In the advance into Left-bank Ukraine, the division covered the 25th Guards Rifle Corps. It took part in the capture of Krasnohrad. Reaching the Dnieper southeast of Kremenchug, the 5th covered the crossing of the river and the capture and expansion of a bridgehead at Borodaivka on the right bank. 1181st Regiment commander Major Grigory Dernovsky, battery commander Senior Lieutenant Alexander Mikhailov, firing platoon commander Junior Lieutenant Pavel Morozov, and gun commander Senior Sergeant Alexander Zubarev received the title Hero of the Soviet Union for their actions in the fighting for the bridgehead. Morozov received the award posthumously. The 5th covered the corps during the Kirovograd Offensive in the fall, at Novoukrainka, Pervomaisk, Balta, Rîbnița, Bălți, and Botoșani during the spring Uman–Botoșani offensive, and Hârlău in the First Jassy–Kishinev offensive. Between November 1943 and July 1944, the division was credited with downing 151 enemy aircraft, destroying thirteen tanks and self-propelled guns, four halftracks, and ten pillboxes.

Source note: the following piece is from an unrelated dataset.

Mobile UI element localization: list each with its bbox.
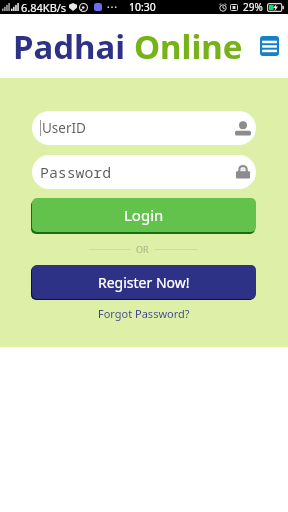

The division fought in the Jassy–Kishinev Offensive in August and was awarded the Order of the Red Banner on 15 September for "exemplary fulfillment of command tasks", capturing Roman, Bacău, Bârlad, and Huși, and its "valor and courage". Colonel Viktor Okorokov took command of the division in September after it was awarded the Order of the Red Banner for its actions. The division covered the crossing of the Tisza during the Battle of Debrecen. On 20 October, Colonel Matvey Gushin took command of the division, part of the 7th Guards Army. In the Budapest Offensive, the 5th covered the troops of the army in the breakthrough of Axis defenses at Abony, the advance northeast of Budapest, the crossing of the Danube, and the encirclement of Axis troops in Budapest. The division was awarded the Order of Kutuzov, 2nd class, on 6 January 1945 in recognition of its performance in the breakthrough of the Axis defenses and the crossing of the Danube. The division then fought in the Siege of Budapest until February 1945. 743rd Regiment battery commander Senior Lieutenant Eduard Ayanyan was awarded the title Hero of the Soviet Union for his leadership of his battery in cooperation with infantry units in the Budapest street fighting. 1119th Regiment gun commander Yefreytor Vasily Chernoshein was made a Hero of the Soviet Union for helping to repulse a counterattack with direct fire from his gun on 9 January in the City Park area. The 5th fought in the Bratislava–Brno Offensive in March and April. For helping to capture Bratislava on 4 April, the division received the city's name as an honorific. The 5th ended the war in Czechoslovakia.

== Postwar ==
After the end of the war, the division was disbanded in September, still under Gushin's command.